= Ernst Haider =

German painter

Ernst Haider (* 16 November 1890 in Munich; † 27 January 1988 in Starnberg) was a German painter and graphic artist.

== Life ==
Ernst Haider was the son of Bavarian landscape artist and art professor Karl Michael Haider and his second wife Ernestine Schwarz. He enrolled at the Academy of Fine Arts Munich and studied drawing in Angelo Jank's class together with Walther Kerschensteiner. 1947 he was elected for the board of the Kunstverein München. His oevre has been on display in various locations amongst others in the elementary school Gräfelfing in a group display of the literary association Gräfelfin in April 1953. Until his death he lived in the artists' colony in Stockdorf. After his death his paintings had been displayed in a retrospective in Gauting.

== Selected works ==
- 1924: Verschneites Hochtal
- 1926: Oberbayerische Landschaften. Mappe mit 6 Radierungen. München: Selbstverlag Ernst Haider
- 1927: Blick auf St.

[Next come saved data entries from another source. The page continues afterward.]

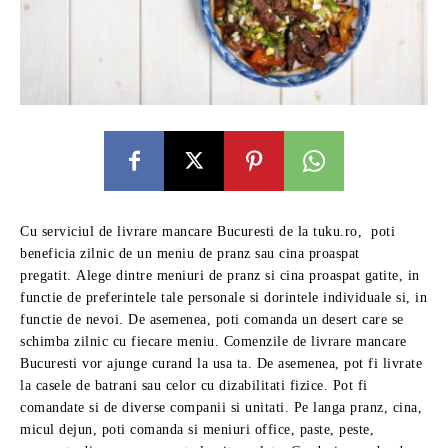
Cu serviciul de livrare mancare Bucuresti de la tuku.ro, poti
beneficia zilnic de un meniu de pranz sau cina proaspat
pregatit. Alege dintre meniuri de pranz si cina proaspat gatite, in
functie de preferintele tale personale si dorintele individuale si, in
functie de nevoi. De asemenea, poti comanda un desert care se
schimba zilnic cu fiecare meniu. Comenzile de livrare mancare
Bucuresti vor ajunge curand la usa ta. De asemenea, pot fi livrate
la casele de batrani sau celor cu dizabilitati fizice. Pot fi
comandate si de diverse companii si unitati. Pe langa pranz, cina,
micul dejun, poti comanda si meniuri office, paste, peste,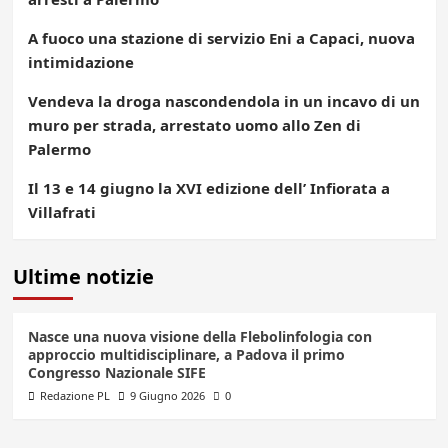
A fuoco una stazione di servizio Eni a Capaci, nuova
intimidazione
Vendeva la droga nascondendola in un incavo di un
muro per strada, arrestato uomo allo Zen di
Palermo
Il 13 e 14 giugno la XVI edizione dell’ Infiorata a
Villafrati
Ultime notizie
Nasce una nuova visione della Flebolinfologia con
approccio multidisciplinare, a Padova il primo
Congresso Nazionale SIFE
Redazione PL
9 Giugno 2026
0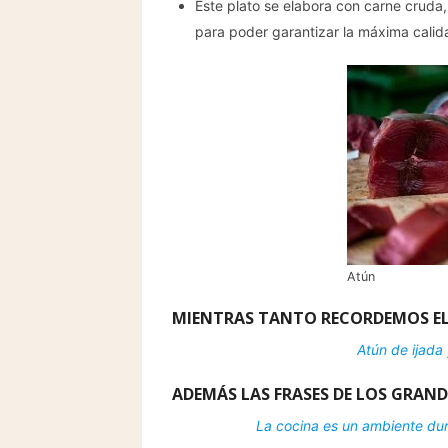
Este plato se elabora con carne cruda,
para poder garantizar la máxima calida
Atún
MIENTRAS TANTO RECORDEMOS EL
Atún de ijada
ADEMÁS LAS FRASES DE LOS GRAND
La cocina es un ambiente dur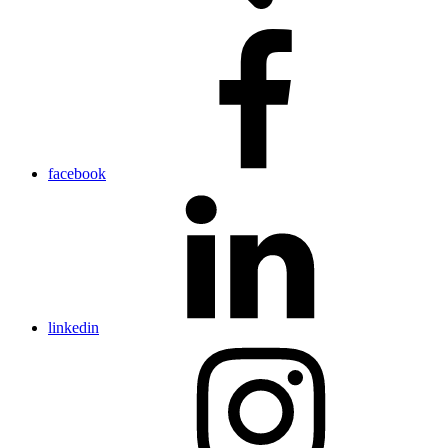
facebook
linkedin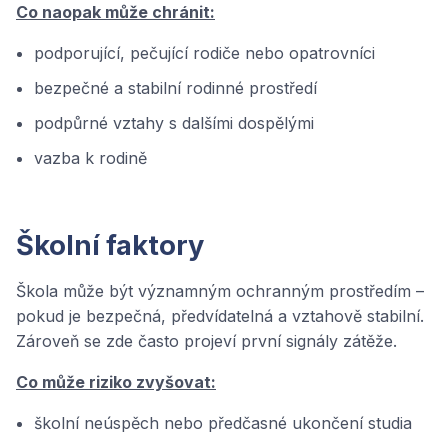
Co naopak může chránit:
podporující, pečující rodiče nebo opatrovníci
bezpečné a stabilní rodinné prostředí
podpůrné vztahy s dalšími dospělými
vazba k rodině
Školní faktory
Škola může být významným ochranným prostředím –
pokud je bezpečná, předvídatelná a vztahově stabilní.
Zároveň se zde často projeví první signály zátěže.
Co může riziko zvyšovat:
školní neúspěch nebo předčasné ukončení studia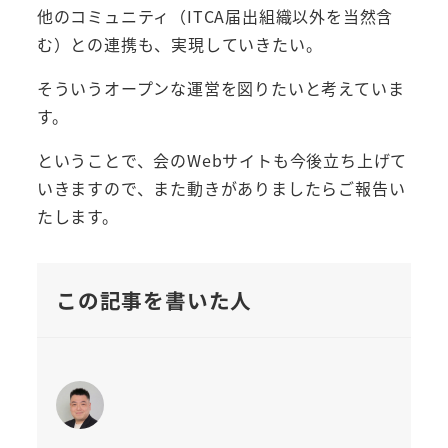
他のコミュニティ（ITCA届出組織以外を当然含
む）との連携も、実現していきたい。
そういうオープンな運営を図りたいと考えていま
す。
ということで、会のWebサイトも今後立ち上げて
いきますので、また動きがありましたらご報告い
たします。
この記事を書いた人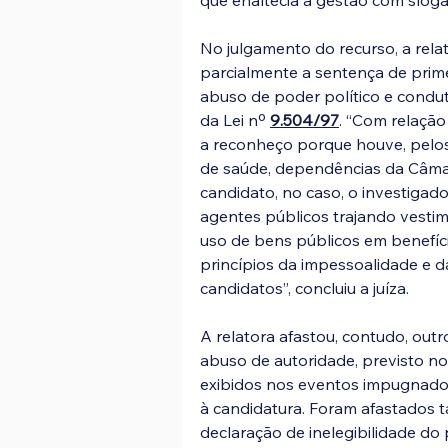
que enaltecia a gestão com slog
No julgamento do recurso, a relat
parcialmente a sentença de primei
abuso de poder político e conduta
da Lei nº 
9.504/97
. “Com relação
a reconheço porque houve, pelos 
de saúde, dependências da Câmar
candidato, no caso, o investigado
agentes públicos trajando vesti
uso de bens públicos em benefíc
princípios da impessoalidade e d
candidatos”, concluiu a juíza.
A relatora afastou, contudo, out
abuso de autoridade, previsto no a
exibidos nos eventos impugnado
à candidatura. Foram afastados
declaração de inelegibilidade do p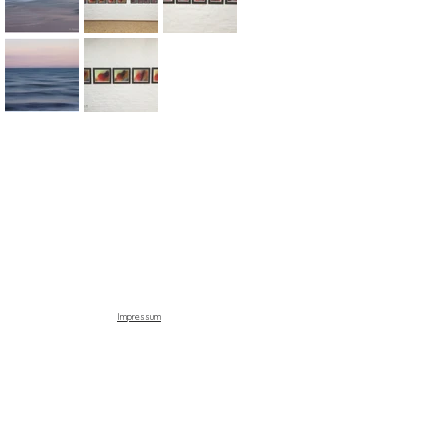
Impressum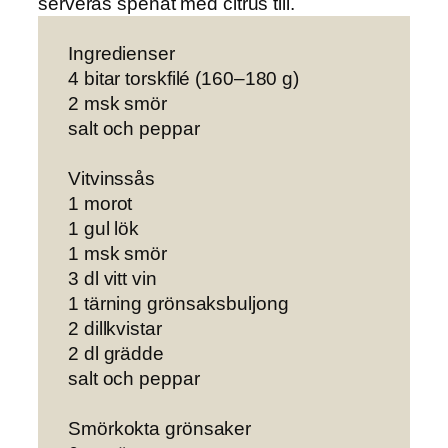
serveras spenat med citrus till.
Ingredienser
4 bitar torskfilé (160–180 g)
2 msk smör
salt och peppar
Vitvinssås
1 morot
1 gul lök
1 msk smör
3 dl vitt vin
1 tärning grönsaksbuljong
2 dillkvistar
2 dl grädde
salt och peppar
Smörkokta grönsaker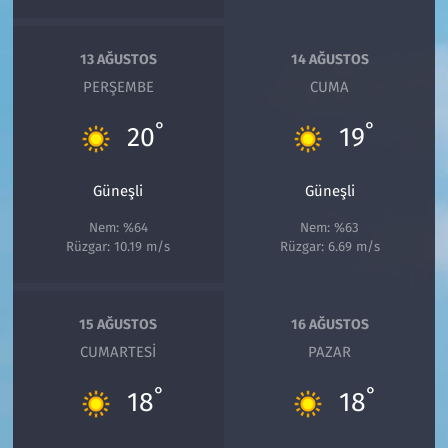
13 AĞUSTOS
14 AĞUSTOS
PERŞEMBE
CUMA
°
°
20
19
Güneşli
Güneşli
Nem: %64
Nem: %63
Rüzgar: 10.19 m/s
Rüzgar: 6.69 m/s
15 AĞUSTOS
16 AĞUSTOS
CUMARTESI
PAZAR
°
°
18
18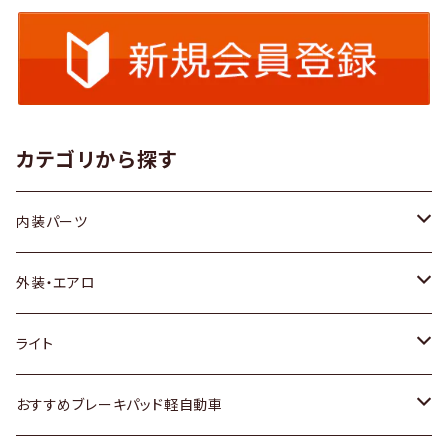
カテゴリから探す
内装パーツ
トヨタ
外装・エアロ
ホンダ
トヨタ
ライト
スズキ
ホンダ
トヨタ
おすすめブレーキパッド軽自動車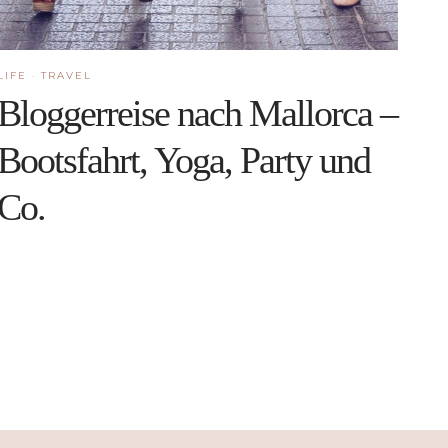
LIFE
·
TRAVEL
Bloggerreise nach Mallorca –
Bootsfahrt, Yoga, Party und
Co.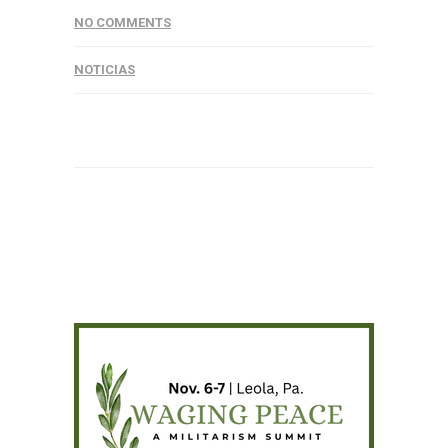
NO COMMENTS
NOTICIAS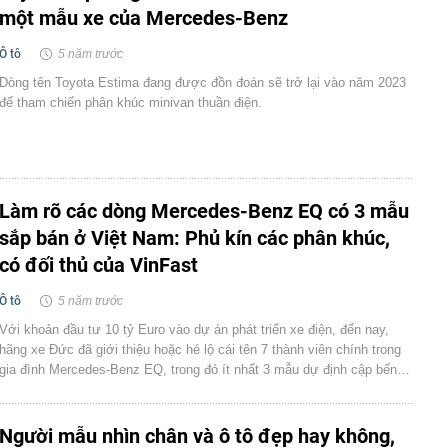
một mẫu xe của Mercedes-Benz
Ô tô
5 năm trước
Dòng tên Toyota Estima đang được đồn đoán sẽ trở lại vào năm 2023
để tham chiến phân khúc minivan thuần điện.
Làm rõ các dòng Mercedes-Benz EQ có 3 mẫu
sắp bán ở Việt Nam: Phủ kín các phân khúc,
có đối thủ của VinFast
Ô tô
5 năm trước
Với khoản đầu tư 10 tỷ Euro vào dự án phát triển xe điện, đến nay,
hãng xe Đức đã giới thiệu hoặc hé lộ cái tên 7 thành viên chính trong
gia đình Mercedes-Benz EQ, trong đó ít nhất 3 mẫu dự định cập bến…
Người mẫu nhìn chân và ô tô đẹp hay không,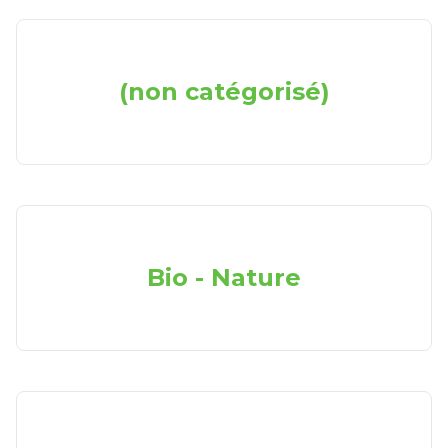
(non catégorisé)
Bio - Nature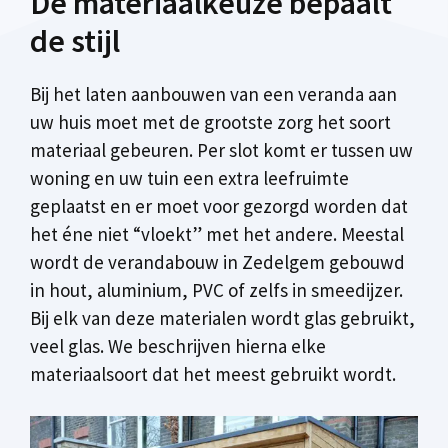
De materiaalkeuze bepaalt
de stijl
Bij het laten aanbouwen van een veranda aan
uw huis moet met de grootste zorg het soort
materiaal gebeuren. Per slot komt er tussen uw
woning en uw tuin een extra leefruimte
geplaatst en er moet voor gezorgd worden dat
het éne niet “vloekt” met het andere. Meestal
wordt de verandabouw in Zedelgem gebouwd
in hout, aluminium, PVC of zelfs in smeedijzer.
Bij elk van deze materialen wordt glas gebruikt,
veel glas. We beschrijven hierna elke
materiaalsoort dat het meest gebruikt wordt.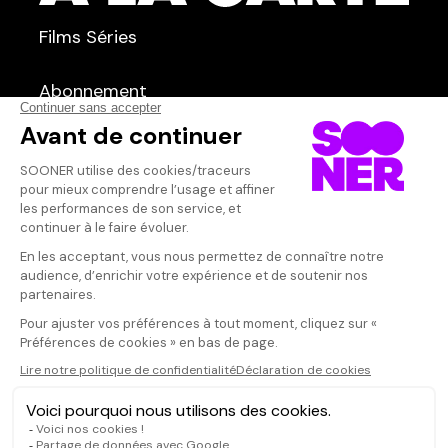
TYPE :
Films
Séries
Courts métrages
dans
Tous
Abonnement
Qui sommes-nous ?
Dispo dans l'abonnement
Dispo dans le Videoclub
Actionnaires
Contacts
SOONER responsable
Mentions légales
Données personnelles - Cookies
FAQ
CGV-CGU
Ne manquez pas les nouveautés,
inscrivez-vous à la newsletter
JE M'INSCRIS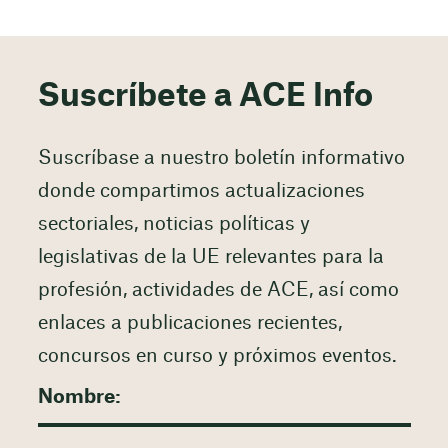
Suscríbete a ACE Info
Suscríbase a nuestro boletín informativo
donde compartimos actualizaciones
sectoriales, noticias políticas y
legislativas de la UE relevantes para la
profesión, actividades de ACE, así como
enlaces a publicaciones recientes,
concursos en curso y próximos eventos.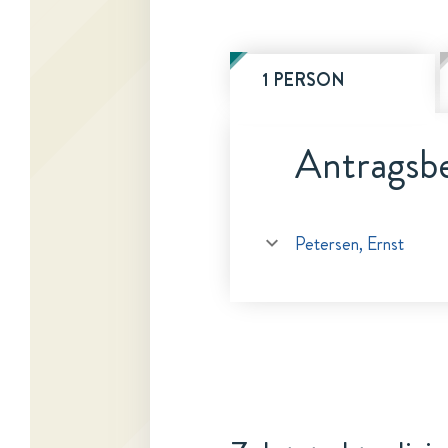
1 PERSON
Antragsbe
Petersen, Ernst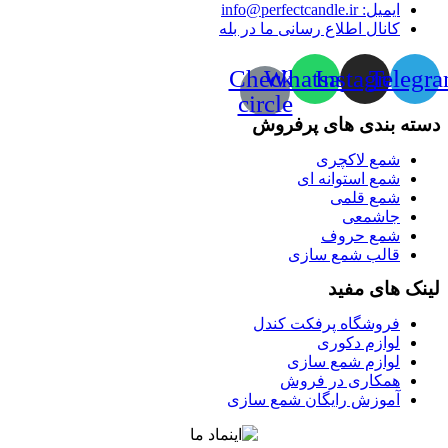
ایمیل: info@perfectcandle.ir
کانال اطلاع رسانی ما در بله
Check-
Whatsapp
Instagram
Telegr
circle
دسته بندی های پرفروش
شمع لاکچری
شمع استوانه ای
شمع قلمی
جاشمعی
شمع حروف
قالب شمع سازی
لینک های مفید
فروشگاه پرفکت کندل
لوازم دکوری
لوازم شمع سازی
همکاری در فروش
آموزش رایگان شمع سازی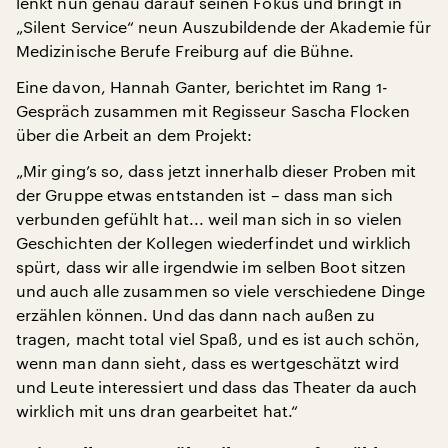
lenkt nun genau darauf seinen Fokus und bringt in
„Silent Service“ neun Auszubildende der Akademie für
Medizinische Berufe Freiburg auf die Bühne.
Eine davon, Hannah Ganter, berichtet im Rang 1-
Gespräch zusammen mit Regisseur Sascha Flocken
über die Arbeit an dem Projekt:
„Mir ging’s so, dass jetzt innerhalb dieser Proben mit
der Gruppe etwas entstanden ist – dass man sich
verbunden gefühlt hat... weil man sich in so vielen
Geschichten der Kollegen wiederfindet und wirklich
spürt, dass wir alle irgendwie im selben Boot sitzen
und auch alle zusammen so viele verschiedene Dinge
erzählen können. Und das dann nach außen zu
tragen, macht total viel Spaß, und es ist auch schön,
wenn man dann sieht, dass es wertgeschätzt wird
und Leute interessiert und dass das Theater da auch
wirklich mit uns dran gearbeitet hat.“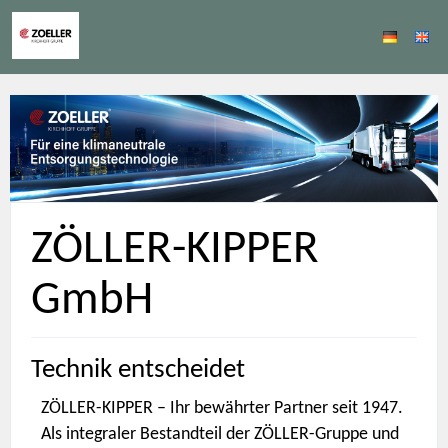
ZÖLLER-KIPPER
GmbH
Technik entscheidet
ZÖLLER-KIPPER – Ihr bewährter Partner seit 1947.
Als integraler Bestandteil der ZÖLLER-Gruppe und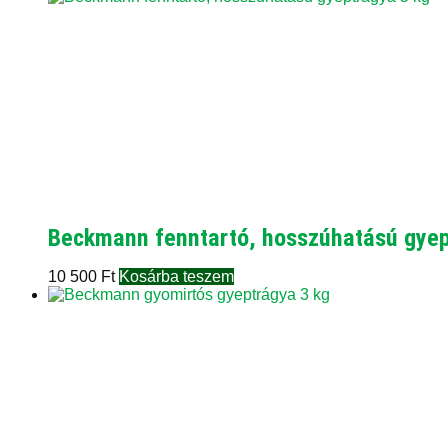
Beckmann fenntartó, hosszúhatású gyep
10 500
Ft
Kosárba teszem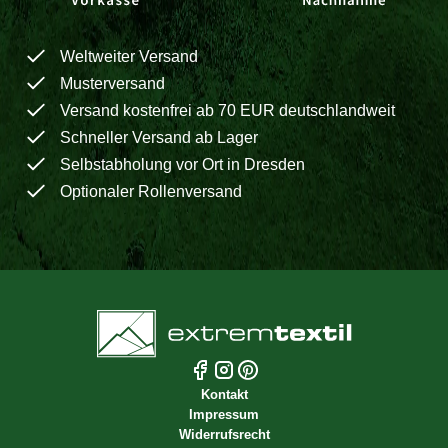
Weltweiter Versand
Musterversand
Versand kostenfrei ab 70 EUR deutschlandweit
Schneller Versand ab Lager
Selbstabholung vor Ort in Dresden
Optionaler Rollenversand
Kontakt
Impressum
Widerrufsrecht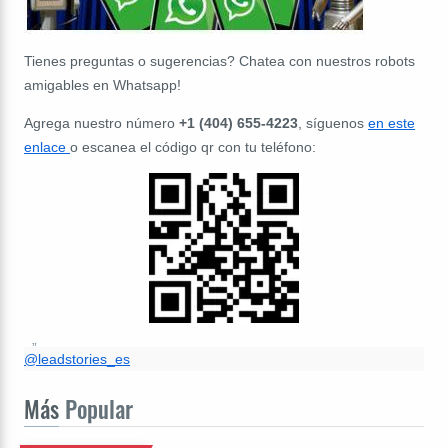
Tienes preguntas o sugerencias? Chatea con nuestros robots
amigables en Whatsapp!
Agrega nuestro número
+1 (404) 655-4223
, síguenos
en este
enlace
o escanea el código qr con tu teléfono:
@leadstories_es
Más
Popular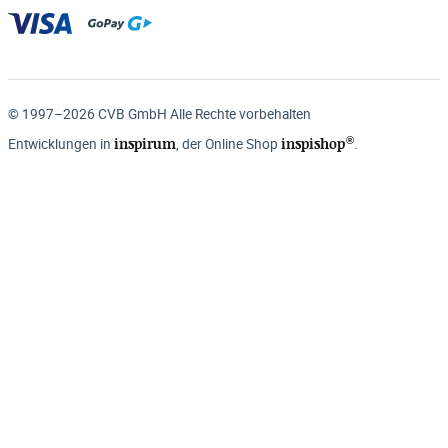
© 1997–2026 CVB GmbH Alle Rechte vorbehalten
®
inspirum
inspishop
Entwicklungen in
, der Online Shop
.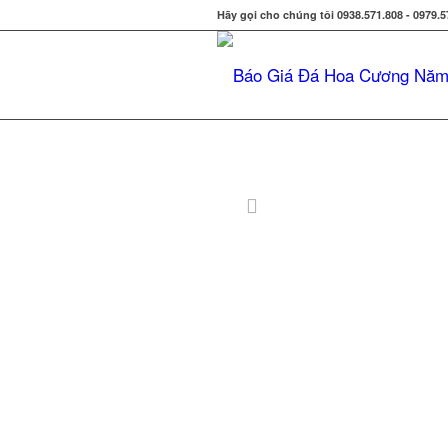
Hãy gọi cho chúng tôi 0938.571.808 - 0979.5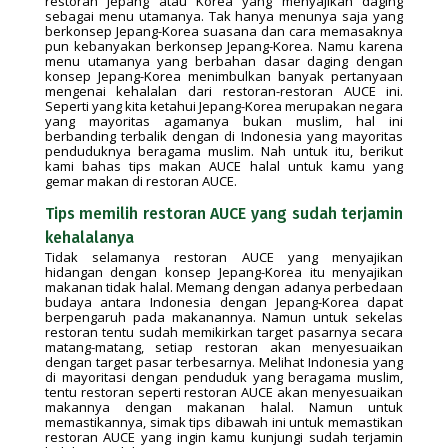
restoran Jepang atau Korea yang menyajikan daging
sebagai menu utamanya. Tak hanya menunya saja yang
berkonsep Jepang-Korea suasana dan cara memasaknya
pun kebanyakan berkonsep Jepang-Korea. Namu karena
menu utamanya yang berbahan dasar daging dengan
konsep Jepang-Korea menimbulkan banyak pertanyaan
mengenai kehalalan dari restoran-restoran AUCE ini.
Seperti yang kita ketahui Jepang-Korea merupakan negara
yang mayoritas agamanya bukan muslim, hal ini
berbanding terbalik dengan di Indonesia yang mayoritas
penduduknya beragama muslim. Nah untuk itu, berikut
kami bahas tips makan AUCE halal untuk kamu yang
gemar makan di restoran AUCE.
Tips memilih restoran AUCE yang sudah terjamin
kehalalanya
Tidak selamanya restoran AUCE yang menyajikan
hidangan dengan konsep Jepang-Korea itu menyajikan
makanan tidak halal. Memang dengan adanya perbedaan
budaya antara Indonesia dengan Jepang-Korea dapat
berpengaruh pada makanannya. Namun untuk sekelas
restoran tentu sudah memikirkan target pasarnya secara
matang-matang, setiap restoran akan menyesuaikan
dengan target pasar terbesarnya. Melihat Indonesia yang
di mayoritasi dengan penduduk yang beragama muslim,
tentu restoran seperti restoran AUCE akan menyesuaikan
makannya dengan makanan halal. Namun untuk
memastikannya, simak tips dibawah ini untuk memastikan
restoran AUCE yang ingin kamu kunjungi sudah terjamin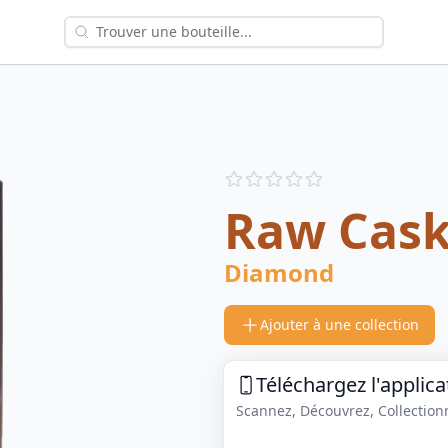
Reviews
out of 5 stars
Raw Cas
Diamond
Ajouter à une collection
Téléchargez l'applica
Scannez, Découvrez, Collectionne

Moritzer See
- 1935: Sommerliche Weidelandschaft
- 1942: Blick auf Bettwar im Taubertal
- 1954: Akt bei der Morgentoilette
- 1961: Weiblicher Akt mit Kopftuch

== Literature ==
- Ernst Haider: Karl Haider (1846–1912), Gedächtnis-Ausstellung, Glaspalast, 17. Mai bis 21. Juni 1925 / Münchener Neue Sezession. München: Wolf & Sohn, 1925.
- Ernst Haider: Karl Haider. Leben und Werk eines Süddeutschen Malers. Augsburg: Filser, 1926.
- Ernst Haider: Zu meinen Bildern, 1937.